KITTED OUT: Tokelo Mosuwe, 10, who will be in Grade 4 this year at Northridge Primary School, shops for his stationery.
Picture: Jacques Naude
African News Agency/ANA
Stationery can be a daunting expense if you don’t do your homework. As children across the country prepare to return to school next week, parents will be facing price hikes that the new school year presents, including the cost of stationery.

Stores have been abuzz this week with parents and children doing last-minute shopping.

Nomvelo Mbenya, whose three children, aged seven to 13, attend Glenstantia Primary School in Pretoria, said the cost of stationery items had been on the rise since 2014.

“I often hear how people complain about school uniforms, but another dent in our pockets which is often overlooked is stationery. Those chair bags, Pritt glues and pastels are now costly."

Some parents said they had observed an increase in stationery prices, but Mecca Stationery, a shop in the Pretoria CBD, said the rise and fall of the rand had an impact on the price of school stationery.

Some schools don't provide stationery, and a parent with a child going to school on Wednesday might find themselves forking out more than R800 on stationery alone.

An average cost taken from a comparison of four schools' stationery list requirements for Grade 1 to Grade 12 classes totalled R950.

Janine Shannon, a mother of a Grade 6 learner at Robert Hicks Primary School, said although her son would be using some of the stationery from last year, the cost this year was higher than it was last year.

“You don’t have to buy everything on the list, but for every grade the children are expected to have different things. The higher the grade, the more expensive the items,” she said.

Another parent, Sheila Lumpur, said she has had to cut down on expenditures to cope with these increments. “Every year I have a budget, but I was shocked that the prices have gone up so much.”

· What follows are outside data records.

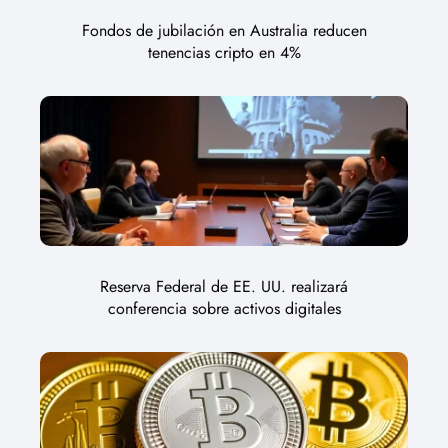
Fondos de jubilación en Australia reducen
tenencias cripto en 4%
Reserva Federal de EE. UU. realizará
conferencia sobre activos digitales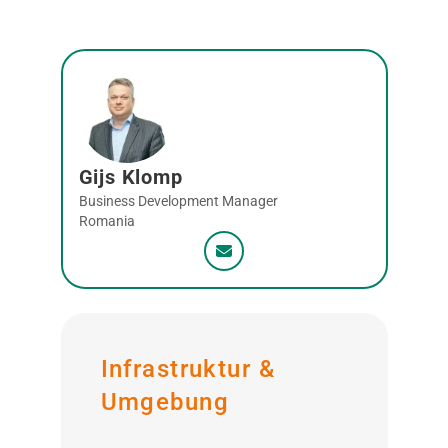
Gijs Klomp
Business Development Manager
Romania
Infrastruktur &
Umgebung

Lebogany Mosuwe, whose 10-year-old son Tokelo attends Northridge Primary School, said back-to-school supplies, particularly stationery, had changed considerably in recent years, and were now marketed as “fashionable” items.

She felt they allowed kids to express themselves, but others argued that they detracted from learning and were a waste of money.

Bidvest Waltons is one of the country’s leading providers of school and office supplies. A quick browse of their website takes you to the My Back2School page, where you can find the “recommended stationery (not school-specific)" for every grade.

If you were to buy all the recommended items for Grade 1 it would come to R1377.

Gauteng Education Department spokesperson Steve Mabona said learning and teaching support material (textbooks and stationery) was budgeted for all schools.

“Schools complete requisition forms based on their individual needs using the allocated budget," he said.”